Quest’anno il Festival internazionale del cinema di Berlino ha voluto rendere più di un singolo omaggio a uno dei grandi maestri della storia del cinema americano: Martin Scorsese. Oltre al prestigioso Orso d’Oro alla Carriera, la Berlinale ha scelto di onorare il regista, presentando nella sezione Classics la nuovissima versione, restaurata in 4k, di Fuori Orario. Un vero e proprio gioiello, troppe volte oscurato dall’ombra dei grandi e celebri titoli che costellano la filmografia di Scorsese, ma che, per il suo intramontabile fascino grottesco, meriterebbe sicuramente maggiore attenzione.
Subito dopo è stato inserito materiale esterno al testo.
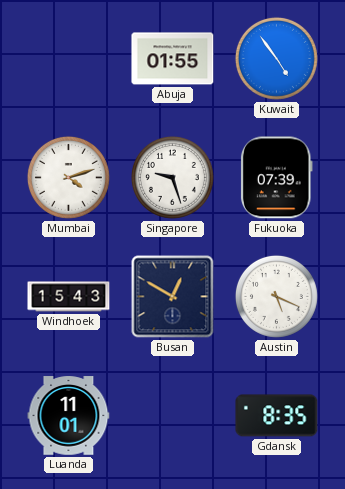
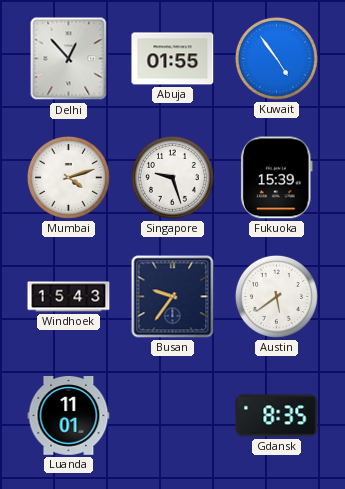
Delhi: none -> 12:53
Fukuoka: 07:39 -> 15:39
Busan: 12:50 -> 9:36
Austin: 5:19 -> 5:39
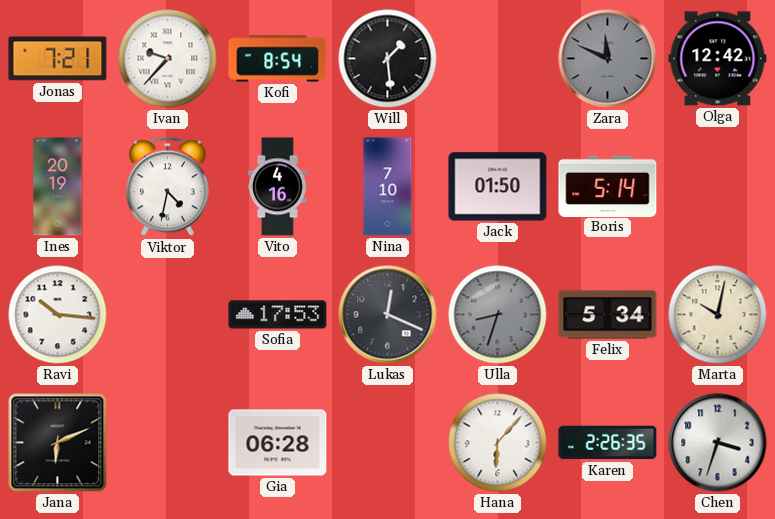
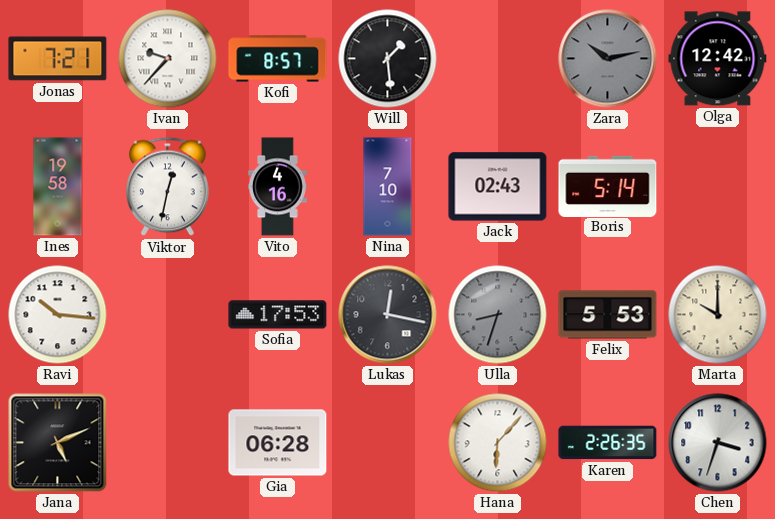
Kofi: 8:54 -> 8:57
Zara: 11:49 -> 10:13
Ines: 20:19 -> 19:58
Viktor: 4:32 -> 12:32
Jack: 01:50 -> 02:43
Lukas: 12:19 -> 12:17
Felix: 5:34 -> 5:53
Marta: 10:02 -> 10:00
Jana: 6:11 -> 5:11
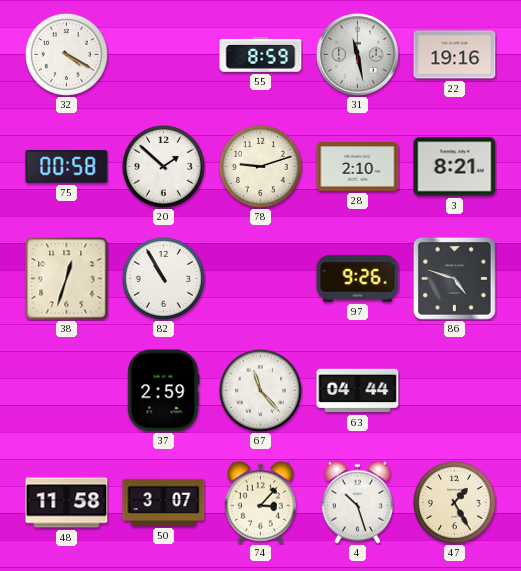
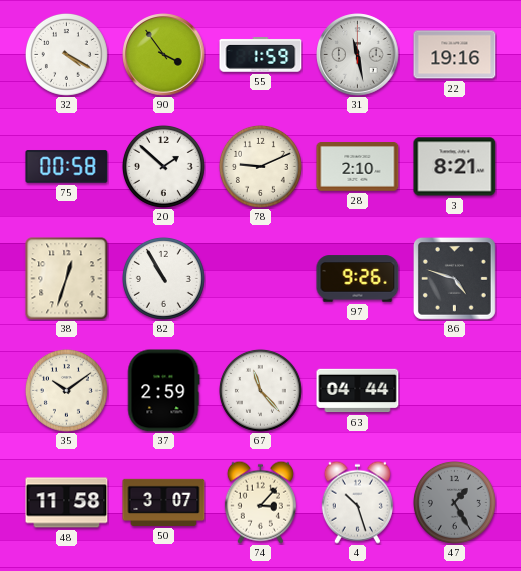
90: none -> 3:54
55: 8:59 -> 1:59
78: 9:12 -> 9:11
35: none -> 10:09
47 dial: cream -> grey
Il ritorno di Martin Scorsese a una produzione indipendente
After Hours, questo il titolo del film in lingua originale, prese forma in un momento molto particolare della vita e della carriera del regista americano. Nel 1983, reduce sul piano personale dal divorzio con Isabella Rossellini e su quello lavorativo dallo scarso successo di Re per una notte (1982), Scorsese si ritrovò ad affrontare una grande delusione. L’ultima tentazione di Cristo, quello che a posteriori si sarebbe rivelato uno dei suoi progetti più ambiziosi e travagliati, aveva subito la prima battuta d’arresto, poiché tacciato come blasfemo da parte di numerose associazioni religiose.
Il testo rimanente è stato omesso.